Our reading from the book of Romans is one of the most compelling passages in the Bible,  “I do not understand my own actions. For I do not do what I want, but I do the very thing that I hate.” When Paul talks about  “our mortal bodies,” or our “members,” scholars tell us  that he is referring to human faculties or abilities. On the human level, we may want power, wealth, possessions, fame, and fortune, but those wishes and values do not necessarily bring us closer to God. In fact, they often move us away from God. On our own, it is difficult if not impossible, to win the struggle with those seven root sins—pride, anger, envy, greed, gluttony, lust and sloth. But, with God’s grace, our focus shifts to what really matters, faith, hope, and love—loving God, and loving other people and the creation.

In our gospel, Jesus first comments on the fickle wishes of the crowd. John the Baptist lives an ascetic life and the people criticize him. Jesus eats with sinners and tax collectors and they call him a glutton and a drunkard. Then our Lord thanks God for revealing wisdom to the infants, meaning those who know how to keep things simple and look at things with open hearts and minds.

Then he says those words which have echoed down through the ages, especially when we humans are facing challenges which are making our hearts heavy: “Come to me, all you that are weary and are carrying heavy burdens and I will give you rest. Take my yoke upon you and learn from me; for I am gentle and humble of heart and you will find rest for your souls. For my yoke is easy, and my burden is light.” 
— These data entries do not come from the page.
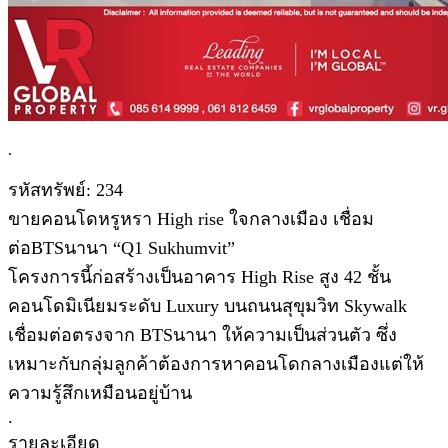
.
รหัสทรัพย์: 234
ขายคอนโดหรูหรา High rise ใจกลางเมือง เชื่อม
ต่อBTSนานา “Q1 Sukhumvit”
โครงการนี้ก่อสร้างเป็นอาคาร High Rise สูง 42 ชั้น
คอนโดมิเนียมระดับ Luxury บนถนนสุขุมวิท Skywalk
เชื่อมต่อตรงจาก BTSนานา ให้ความเป็นส่วนตัว ซึ่ง
เหมาะกับกลุ่มลูกค้าต้องการหาคอนโดกลางเมืองแต่ให้
ความรู้สึกเหมือนอยู่บ้าน
.
รายละเอียด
And here we want to remember that Jesus was a carpenter, and when a carpenter in those days made a yoke for a pair of oxen, he carefully shaped that yoke to fit the contours of the ox’s neck and shoulders so that the animal could bear the burden with a minimal amount of pain and discomfort.
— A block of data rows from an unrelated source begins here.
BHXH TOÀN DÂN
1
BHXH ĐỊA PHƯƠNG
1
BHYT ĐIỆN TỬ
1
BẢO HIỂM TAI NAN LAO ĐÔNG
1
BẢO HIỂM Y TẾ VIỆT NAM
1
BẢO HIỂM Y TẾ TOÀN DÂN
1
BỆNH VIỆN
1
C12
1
As we make our way through this pandemic and watch the increasing number of cases and deaths tragically rise in many states, we can feel afraid, discouraged, even hopeless. This is a very powerful virus, and the experts tell us that it will be around for a long time. This is exactly what we do not want to hear.
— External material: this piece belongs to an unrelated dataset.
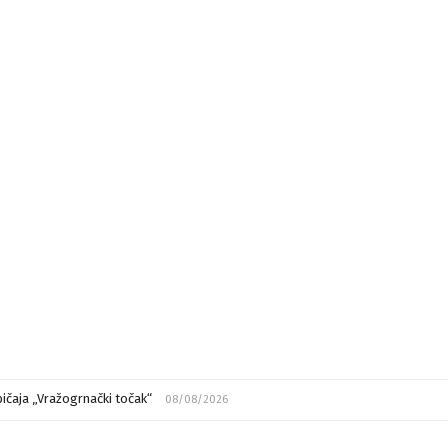
ičaja „Vražogrnački točak“
08/08/2026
And then comes the voice of our Lord, “Come to me all you that are weary and are carrying heavy burdens.” That is definitely us. And then our Lord says, “And I will give you rest.” That sounds good. Somehow, although we try to get a good night’s sleep, the pandemic sounds a dissonant chord under everything we do.  The nervous rasping of this pandemic is the discordant bass line for all our days. True rest, genuine peace would be a blessing.

“Take my yoke upon you and learn from me.” What is really important? The love of God. Several of you are devoting time and energy to sharing the love of God by volunteering at the food shelf and giving food to those who so sorely need it. All of us can find ways to let God’s love seep into the depths of our spirits and then share that love with those around us.  Let us learn more and more every day how much God loves us and all people and let us share that love.

“For I am gentle and humble of heart and you will find rest for your souls.” Our Lord is “gentle and humble of heart.” That is what we are called to be—“gentle and humble of heart.” That is what his yoke is—for us to be “gentle and humble of heart” If we become that, many of the things we think are so important will be put in their proper perspective. What is important? God loves each of us with an unconditional love that nothing can destroy or stop or interfere with or erase. God calls us to love God back and to love others as ourselves. The important thing is to accept God’s love, thank God for this wonderful love and amazing grace and then share it in whatever ways we can. His yoke is easy—The Way of Love. Amen.